## DATA SHOWN:
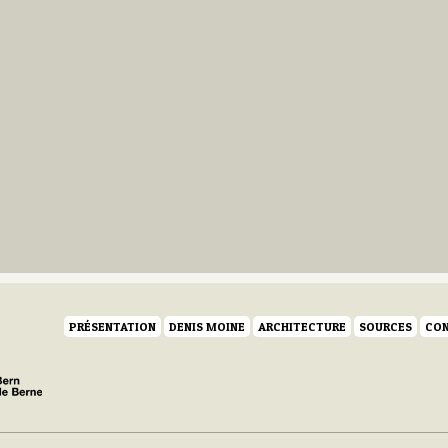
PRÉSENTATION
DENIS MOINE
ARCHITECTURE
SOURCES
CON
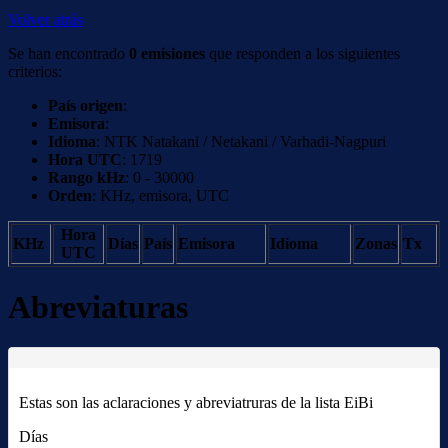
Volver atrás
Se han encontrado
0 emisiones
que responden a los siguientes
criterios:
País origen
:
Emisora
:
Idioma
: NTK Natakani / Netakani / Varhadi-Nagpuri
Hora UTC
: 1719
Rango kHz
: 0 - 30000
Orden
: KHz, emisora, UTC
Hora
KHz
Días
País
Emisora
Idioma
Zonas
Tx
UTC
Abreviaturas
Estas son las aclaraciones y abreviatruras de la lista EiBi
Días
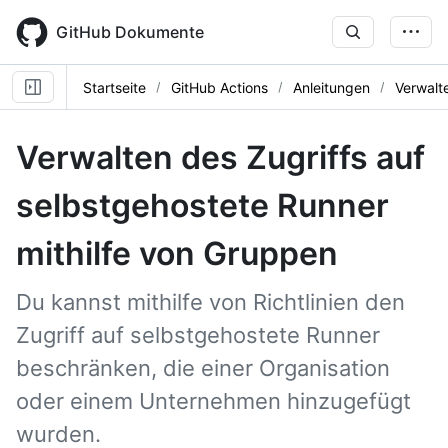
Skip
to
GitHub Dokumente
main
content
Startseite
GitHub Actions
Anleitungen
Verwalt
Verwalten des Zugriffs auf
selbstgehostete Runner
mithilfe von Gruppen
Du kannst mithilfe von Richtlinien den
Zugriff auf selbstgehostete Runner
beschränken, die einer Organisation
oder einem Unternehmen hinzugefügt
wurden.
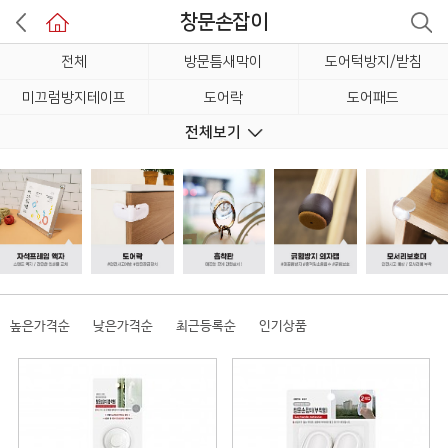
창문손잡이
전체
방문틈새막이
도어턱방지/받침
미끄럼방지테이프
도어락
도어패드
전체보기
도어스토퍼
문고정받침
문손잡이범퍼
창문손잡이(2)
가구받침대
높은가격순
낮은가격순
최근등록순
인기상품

* * *

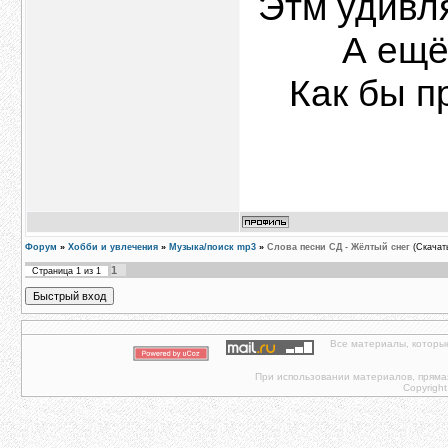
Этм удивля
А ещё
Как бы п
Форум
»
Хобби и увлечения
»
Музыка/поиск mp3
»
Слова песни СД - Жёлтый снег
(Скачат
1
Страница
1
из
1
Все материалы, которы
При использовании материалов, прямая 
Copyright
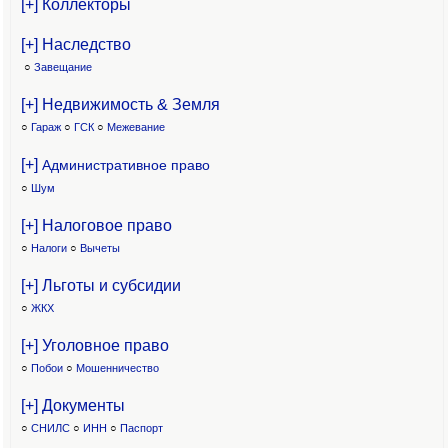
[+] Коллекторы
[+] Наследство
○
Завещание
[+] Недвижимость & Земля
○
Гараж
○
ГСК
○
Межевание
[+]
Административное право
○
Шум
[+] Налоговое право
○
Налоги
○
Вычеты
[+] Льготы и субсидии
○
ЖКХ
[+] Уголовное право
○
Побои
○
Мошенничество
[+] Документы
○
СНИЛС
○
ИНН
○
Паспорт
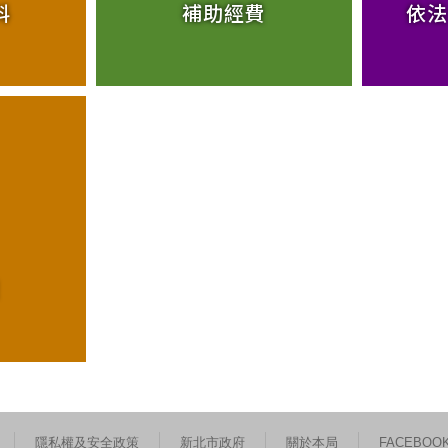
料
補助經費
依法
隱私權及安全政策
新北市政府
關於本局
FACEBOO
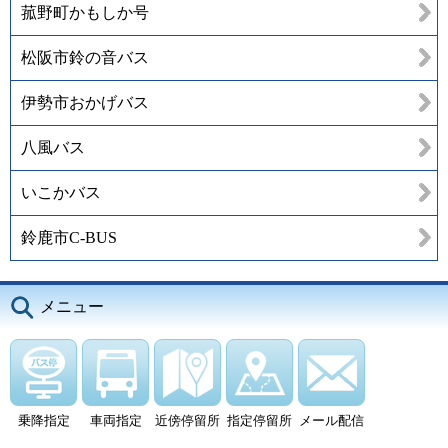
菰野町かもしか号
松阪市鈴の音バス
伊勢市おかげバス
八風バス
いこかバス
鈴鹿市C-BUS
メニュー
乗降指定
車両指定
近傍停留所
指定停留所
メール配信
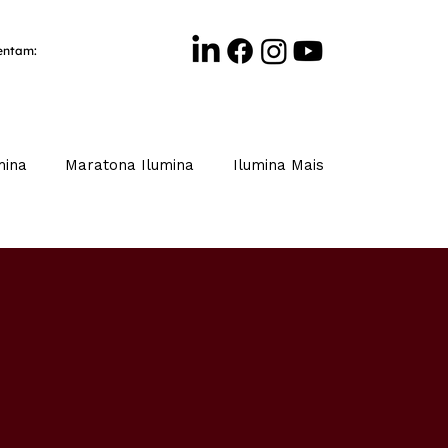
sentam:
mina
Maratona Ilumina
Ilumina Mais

## WHAT YOU NEED TO DO:
Take each line of the material that contains the word "mithilfe" and list it.

## YOUR RESPONSE:
mithilfe von Gruppen
Du kannst mithilfe von Richtlinien den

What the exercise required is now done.